## Work order
Retype, word for word, every line from the one holding "replicate it, but" through the one holding "for the review). I regret that I" in the entries below, both included, and only those lines.

## Records supplied
┄┄┄┄┄┄

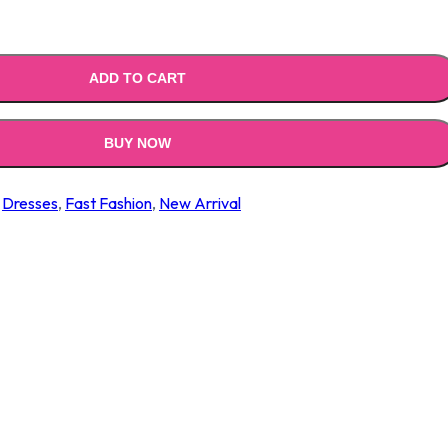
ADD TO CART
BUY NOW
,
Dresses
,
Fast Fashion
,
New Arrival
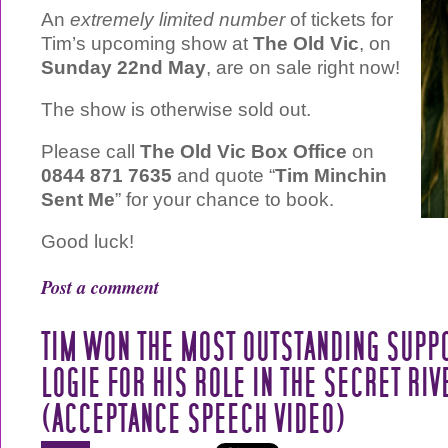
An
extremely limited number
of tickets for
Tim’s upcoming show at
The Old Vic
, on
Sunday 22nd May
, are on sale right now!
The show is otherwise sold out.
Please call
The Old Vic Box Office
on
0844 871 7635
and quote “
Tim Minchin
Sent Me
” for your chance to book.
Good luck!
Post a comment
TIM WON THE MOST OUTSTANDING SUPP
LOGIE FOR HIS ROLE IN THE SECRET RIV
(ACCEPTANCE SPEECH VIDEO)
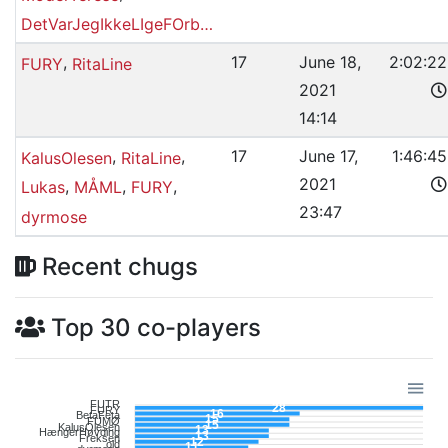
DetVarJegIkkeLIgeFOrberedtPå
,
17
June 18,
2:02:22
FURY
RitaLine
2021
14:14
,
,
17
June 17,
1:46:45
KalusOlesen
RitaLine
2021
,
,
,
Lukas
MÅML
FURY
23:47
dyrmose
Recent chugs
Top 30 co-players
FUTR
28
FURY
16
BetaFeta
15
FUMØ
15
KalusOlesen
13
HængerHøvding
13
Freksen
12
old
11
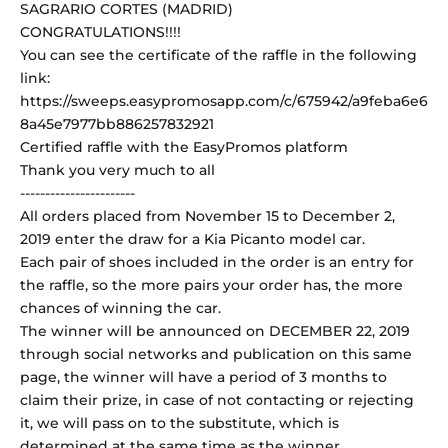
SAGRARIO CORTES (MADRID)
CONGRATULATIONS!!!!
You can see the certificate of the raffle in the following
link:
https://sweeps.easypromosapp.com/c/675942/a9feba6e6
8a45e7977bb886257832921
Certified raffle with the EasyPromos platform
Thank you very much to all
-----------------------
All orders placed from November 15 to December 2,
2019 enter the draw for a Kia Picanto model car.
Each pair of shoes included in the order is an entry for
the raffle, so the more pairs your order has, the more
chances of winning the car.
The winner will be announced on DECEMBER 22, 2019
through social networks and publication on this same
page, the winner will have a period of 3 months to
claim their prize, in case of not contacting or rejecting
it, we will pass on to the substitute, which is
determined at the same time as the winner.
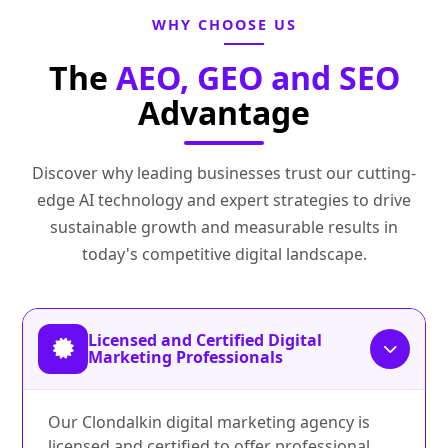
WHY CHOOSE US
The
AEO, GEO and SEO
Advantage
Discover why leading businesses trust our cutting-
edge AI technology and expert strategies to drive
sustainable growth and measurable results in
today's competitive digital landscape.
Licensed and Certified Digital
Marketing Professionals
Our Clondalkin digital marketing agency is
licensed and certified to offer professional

┄┄┄┄┄┄

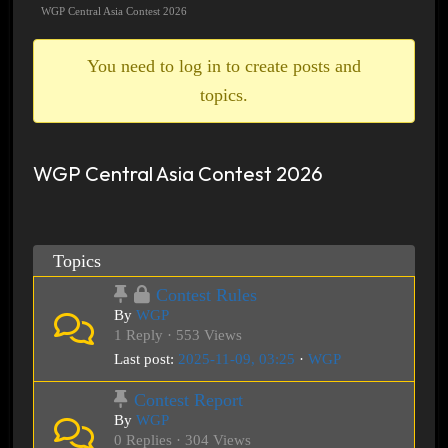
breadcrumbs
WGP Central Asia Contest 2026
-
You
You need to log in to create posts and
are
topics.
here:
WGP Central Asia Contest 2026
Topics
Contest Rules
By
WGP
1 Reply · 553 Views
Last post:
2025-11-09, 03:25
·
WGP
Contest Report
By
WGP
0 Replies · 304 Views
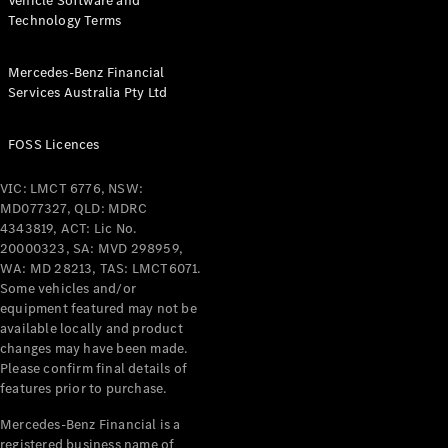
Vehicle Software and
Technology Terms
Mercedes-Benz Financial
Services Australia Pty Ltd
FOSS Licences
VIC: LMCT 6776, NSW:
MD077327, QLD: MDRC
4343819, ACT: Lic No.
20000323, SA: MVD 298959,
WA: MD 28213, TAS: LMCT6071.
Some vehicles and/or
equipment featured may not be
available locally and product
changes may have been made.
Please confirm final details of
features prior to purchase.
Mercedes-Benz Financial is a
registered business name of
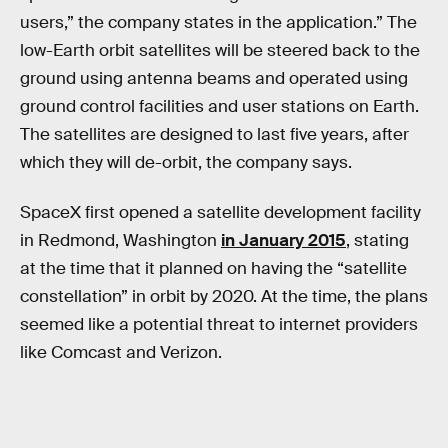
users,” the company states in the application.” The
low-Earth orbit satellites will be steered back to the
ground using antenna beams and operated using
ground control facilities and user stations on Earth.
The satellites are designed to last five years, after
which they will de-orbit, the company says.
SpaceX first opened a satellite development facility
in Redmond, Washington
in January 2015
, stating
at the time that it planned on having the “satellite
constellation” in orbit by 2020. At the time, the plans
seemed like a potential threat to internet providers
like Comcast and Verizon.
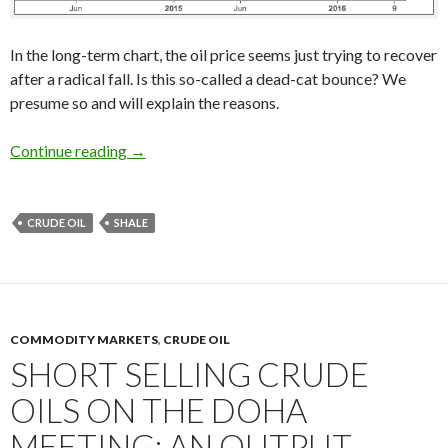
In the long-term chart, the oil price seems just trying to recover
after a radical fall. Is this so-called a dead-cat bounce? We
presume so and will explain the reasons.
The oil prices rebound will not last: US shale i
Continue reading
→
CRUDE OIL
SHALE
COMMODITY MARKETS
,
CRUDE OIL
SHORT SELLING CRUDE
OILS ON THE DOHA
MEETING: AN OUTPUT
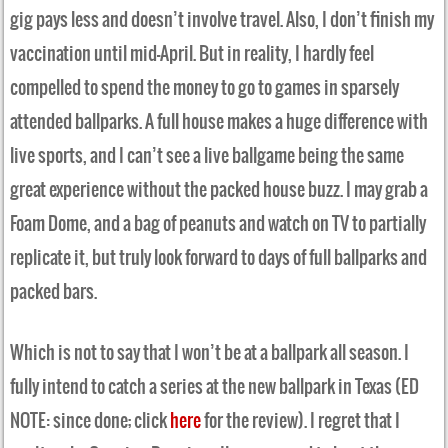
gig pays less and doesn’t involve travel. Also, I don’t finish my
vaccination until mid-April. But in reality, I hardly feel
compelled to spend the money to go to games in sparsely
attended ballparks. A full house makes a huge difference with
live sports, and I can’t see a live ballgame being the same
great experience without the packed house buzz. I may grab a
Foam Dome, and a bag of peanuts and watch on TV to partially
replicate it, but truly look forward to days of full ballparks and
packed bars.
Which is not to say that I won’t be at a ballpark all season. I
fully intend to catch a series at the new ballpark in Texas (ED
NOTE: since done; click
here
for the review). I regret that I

┄┄┄┄┄┄

## Written response
replicate it, but truly look forward to days of full ballparks and
packed bars.
Which is not to say that I won’t be at a ballpark all season. I
fully intend to catch a series at the new ballpark in Texas (ED
NOTE: since done; click
here
for the review). I regret that I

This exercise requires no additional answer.